• [Exercise brief]:
Set down each of the records below exactly as it reads. No pictures go into the copy.

[[ Records shown open ]]

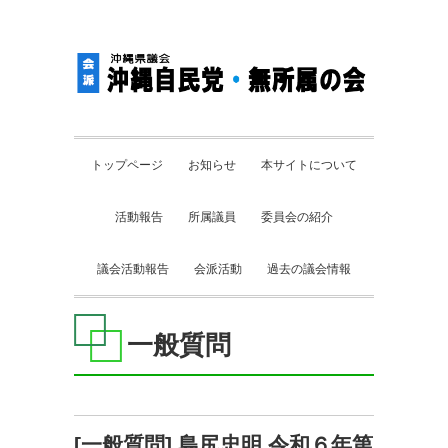
トップページ
お知らせ
本サイトについて
活動報告
所属議員
委員会の紹介
議会活動報告
会派活動
過去の議会情報
一般質問
[一般質問] 島尻忠明 令和６年第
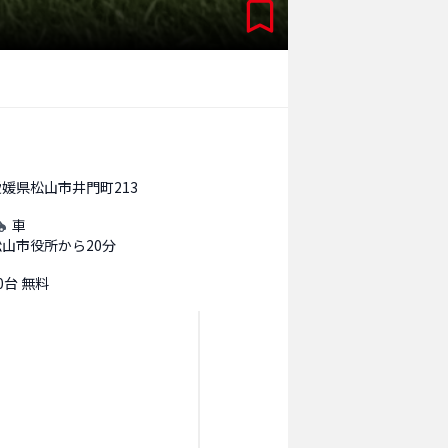
愛媛県松山市井門町213
車
松山市役所から20分
0台 無料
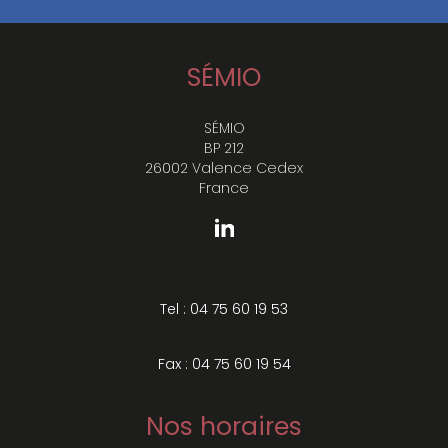
SÉMIO
SÉMIO
BP 212
26002 Valence Cedex
France
Tel : 04 75 60 19 53
Fax : 04 75 60 19 54
Nos horaires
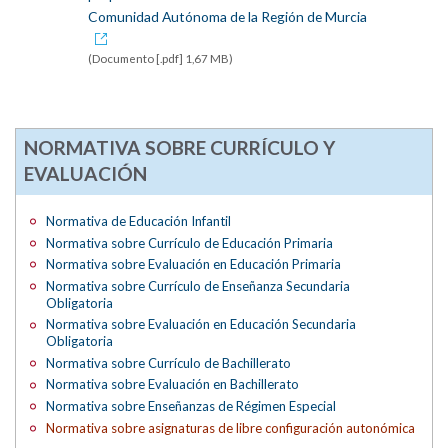
Comunidad Autónoma de la Región de Murcia
(Documento [.pdf] 1,67 MB)
NORMATIVA SOBRE CURRÍCULO Y
EVALUACIÓN
Normativa de Educación Infantil
Normativa sobre Currículo de Educación Primaria
Normativa sobre Evaluación en Educación Primaria
Normativa sobre Currículo de Enseñanza Secundaria
Obligatoria
Normativa sobre Evaluación en Educación Secundaria
Obligatoria
Normativa sobre Currículo de Bachillerato
Normativa sobre Evaluación en Bachillerato
Normativa sobre Enseñanzas de Régimen Especial
Normativa sobre asignaturas de libre configuración autonómica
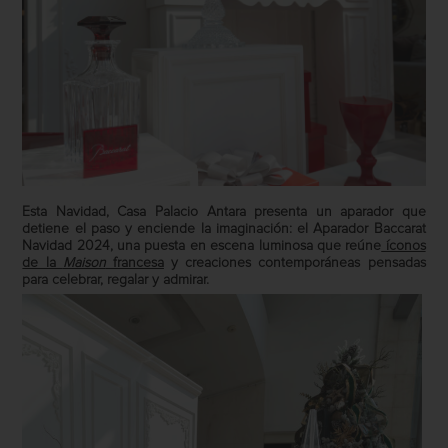
Esta Navidad, Casa Palacio Antara presenta un aparador que
detiene el paso y enciende la imaginación: el Aparador Baccarat
Navidad 2024, una puesta en escena luminosa que reúne
íconos
de la
Maison
francesa
y creaciones contemporáneas pensadas
para celebrar, regalar y admirar.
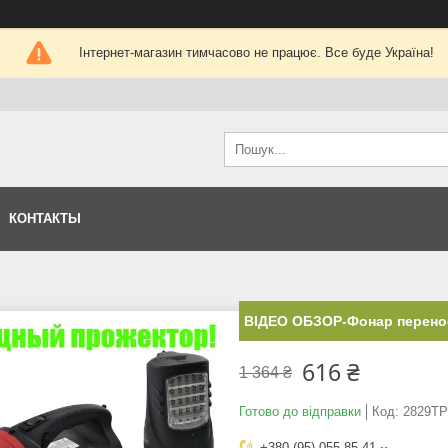
Інтернет-магазин тимчасово не працює. Все буде Україна!
КОНТАКТЫ
ВІДЕО ОБЗОР-Фонар перенос
616 ₴
1 364 ₴
Готово до відправки
Код:
2829TP
+380 (95) 055-85-41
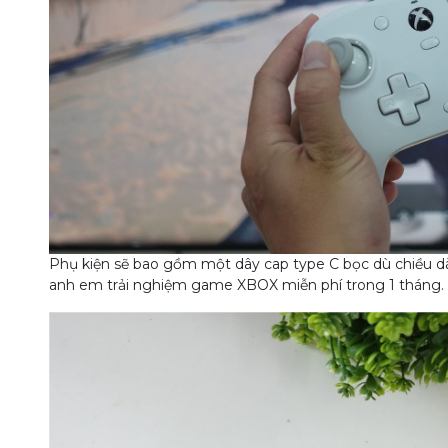
Phụ kiện sẽ bao gồm một dây cap type C bọc dù chiều 
anh em trải nghiệm game XBOX miễn phí trong 1 tháng.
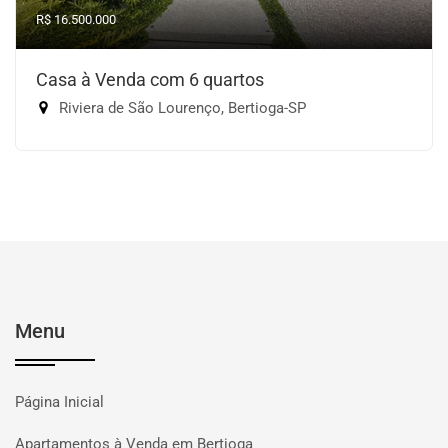
R$ 16.500.000
Casa à Venda com 6 quartos
Riviera de São Lourenço, Bertioga-SP
Menu
Página Inicial
Apartamentos à Venda em Bertioga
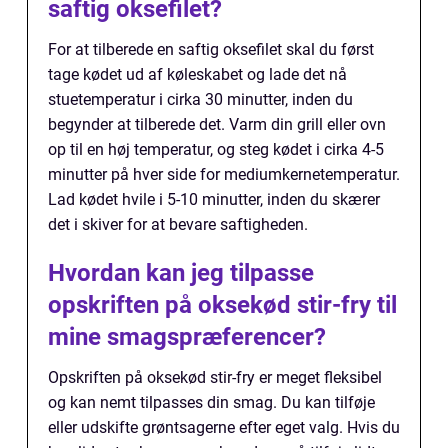
saftig oksefilet?
For at tilberede en saftig oksefilet skal du først
tage kødet ud af køleskabet og lade det nå
stuetemperatur i cirka 30 minutter, inden du
begynder at tilberede det. Varm din grill eller ovn
op til en høj temperatur, og steg kødet i cirka 4-5
minutter på hver side for mediumkernetemperatur.
Lad kødet hvile i 5-10 minutter, inden du skærer
det i skiver for at bevare saftigheden.
Hvordan kan jeg tilpasse
opskriften på oksekød stir-fry til
mine smagspræferencer?
Opskriften på oksekød stir-fry er meget fleksibel
og kan nemt tilpasses din smag. Du kan tilføje
eller udskifte grøntsagerne efter eget valg. Hvis du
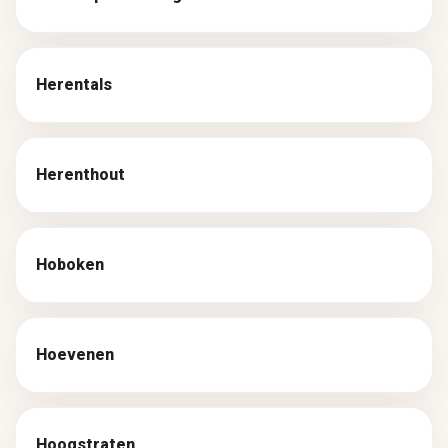
Herentals
Herenthout
Hoboken
Hoevenen
Hoogstraten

[[ Records shown closed ]]

• [Task output]:
トップページ
お知らせ
本サイトについて
活動報告
所属議員
委員会の紹介
議会活動報告
会派活動
過去の議会情報
一般質問
[一般質問] 島尻忠明 令和６年第
愛媛県松山市井門町213
車
松山市役所から20分
0台 無料
SÉMIO
SÉMIO
BP 212
26002 Valence Cedex
France
Tel : 04 75 60 19 53
Fax : 04 75 60 19 54
Nos horaires
Comunidad Autónoma de la Región de Murcia
(Documento [.pdf] 1,67 MB)
NORMATIVA SOBRE CURRÍCULO Y
EVALUACIÓN
Normativa de Educación Infantil
Normativa sobre Currículo de Educación Primaria
Normativa sobre Evaluación en Educación Primaria
Normativa sobre Currículo de Enseñanza Secundaria
Obligatoria
Normativa sobre Evaluación en Educación Secundaria
Obligatoria
Normativa sobre Currículo de Bachillerato
Normativa sobre Evaluación en Bachillerato
Normativa sobre Enseñanzas de Régimen Especial
Normativa sobre asignaturas de libre configuración autonómica
Esta Navidad, Casa Palacio Antara presenta un aparador que
detiene el paso y enciende la imaginación: el Aparador Baccarat
Navidad 2024, una puesta en escena luminosa que reúne
íconos
de la
Maison
francesa
y creaciones contemporáneas pensadas
para celebrar, regalar y admirar.
Інтернет-магазин тимчасово не працює. Все буде Україна!
КОНТАКТЫ
ВІДЕО ОБЗОР-Фонар перенос
616 ₴
1 364 ₴
Готово до відправки
Код:
2829TP
+380 (95) 055-85-41
Phụ kiện sẽ bao gồm một dây cap type C bọc dù chiều 
anh em trải nghiệm game XBOX miễn phí trong 1 tháng.
R$ 16.500.000
Casa à Venda com 6 quartos
Riviera de São Lourenço, Bertioga-SP
Menu
Página Inicial
Apartamentos à Venda em Bertioga
saftig oksefilet?
For at tilberede en saftig oksefilet skal du først
tage kødet ud af køleskabet og lade det nå
stuetemperatur i cirka 30 minutter, inden du
begynder at tilberede det. Varm din grill eller ovn
op til en høj temperatur, og steg kødet i cirka 4-5
minutter på hver side for mediumkernetemperatur.
Lad kødet hvile i 5-10 minutter, inden du skærer
det i skiver for at bevare saftigheden.
Hvordan kan jeg tilpasse
opskriften på oksekød stir-fry til
mine smagspræferencer?
Opskriften på oksekød stir-fry er meget fleksibel
og kan nemt tilpasses din smag. Du kan tilføje
eller udskifte grøntsagerne efter eget valg. Hvis du
Herentals
Herenthout
Hoboken
Hoevenen
Hoogstraten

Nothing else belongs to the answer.